WORK ITEM:
Your copy of the entries must be exact, and it must not include the pictures.

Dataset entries
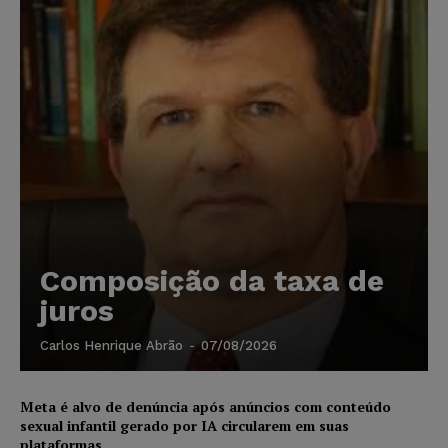
Composição da taxa de
juros
Carlos Henrique Abrão
-
07/08/2026
Meta é alvo de denúncia após anúncios com conteúdo
sexual infantil gerado por IA circularem em suas
plataformas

SOLUTION:
Composição da taxa de
juros
Carlos Henrique Abrão
-
07/08/2026
Meta é alvo de denúncia após anúncios com conteúdo
sexual infantil gerado por IA circularem em suas
plataformas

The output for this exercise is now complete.